Bob Diamond was not God
Just hours after Bob Diamond’s resignation as Chief Executive of Barclays Bank, The Times reported Barclays employees as saying “Who is going to do Bob Diamond’s job now?”, and “Where are we going to get our energy and vision from?” Such was Diamond’s well deserved reputation for buccaneering that many still think of him as irreplaceable – the Steve Jobs of banking.
However, this is a good moment to reflect on the effects of charismatic leadership and the liabilities of a strong personality at the top of an organisation. In Good to Great, Jim Collins, the widely respected expert on effective organisations, suggests that charismatic leaders often become the primary reality in an organisation – and more than reality itself. Employees deflect, deny and distort bad news in an atmosphere where fantasy starts to prevail and feelings of loyalty to the leader become the strongest motivator. As the Barclays experience has shown, when this happens, you have a recipe for mediocrity or worse.
There certainly was a lot of mediocrity for Barclays investors over the period when Diamond was in charge. One pound invested in Barclays at the end of 2005 is now worth 29p. The same pound invested in HSBC is worth 78p, and if it had been invested in all companies in the FTSE 100, it would be worth £1.08 over the same period.
Collins could have predicted this outcome. He is the Richard Dawkins of leadership, and believes that the “Leadership is the answer to everything” perspective is the modern equivalent of the “God is the answer to everything” perspective that held back our scientific understanding of the world in the Dark Ages.
It is very difficult to get people to accept that the notion of a leader in a large organisation is a centuries' old PR phenomenon exploiting a widespread psychological need to simplify – to find a single person to praise or blame. ‘Credit the leader’ or ’blame the leader’ is endemic, even in modern leadership and management education, in politics and in the press. As a concept, ’leader’ is no longer useful or relevant. Few of those regularly identified as leaders (prime ministers, presidents, premiership football team managers, captains of industry) have any significant position of power; they like us to think they have, and we like to believe it. As long as we cling to the escapist fantasy that there is a ‘leader’ and that charismatic leadership brings drive and energy and vision to an organisation, we will fail to address the issues raised by the Barclays Bank fiasco.

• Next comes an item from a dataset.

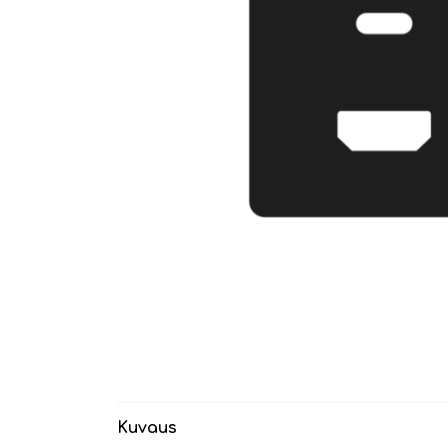
Kuvaus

If you examine the hundreds of companies in the UK or USA that consistently make huge profits and good returns for their shareholders, you will find that most of their CEOs are people you have never heard of – and those people would prefer that it remain that way. Usually, individuals with bags of ambition and a salesman’s patter can only penetrate a certain kind of organisation at a certain time in its development – and then only briefly. The new look banking industry of the noughties, as well as companies that have begun to fail and organisations that seek a radical change, are all suckers for drafting in the mover and shaker. Soon they find that their charismatic leader possesses an unsettling certainty about what should be done, and prefers to talk rather than to listen, or is long on style and short on substance.
If they are to survive and thrive over a long period, organisations do not require a leader in the popular sense. They need leadership. In the frustratingly vague academic vocabulary that characterises the field of leadership, these two terms get confounded or used interchangeably – just as they are in everyday usage. Leadership describes the actions needed to organise and direct people, to set a process in motion and to explain and motivate. It can be achieved by a single person, but it is much better for the sustainability of the organisation if it is a widely delegated responsibility. It is difficult to avoid hierarchical language, but the responsibilities of leadership should lie as much with what are currently called middle and upper managers (or the ‘followers’) as the with the CEO. In fact, it is the fusion at the leadership level of all roles that works best, creating a process that might be called distributed leadership.
Distributed leadership would be challenging to set up in a lot of current organisations, because doing so involves bruising some egos and changing systems of reward (job titles, salary calculations and bonuses), and creating transparency to a degree that would be unacceptable to many – not just to bankers. This may be over-pessimistic. Shareholders and Boards are beginning to call the bluff of the big hitters and realise that they are usually not worth the money. If leadership could be better distributed among a collective, individuals would matter less and could command less money and fewer perks. There would be no more overpayment for promises, followed by disappointing failure.
In a way, a process resembling distributed leadership did exist in Barclays, but it was known as ‘organisational culture’. We now know that culture was far too influenced by the wish to maintain the fantasy that the organisation was led by someone who possessed the qualities of a deity. Let’s hope that we can learn from this and bring the ‘Dark Ages’ in the evolution of organisational theory to an end. The god-like leader does not exist, and even if he or she did, they would not be the answer to running a successful and sustainable organisation.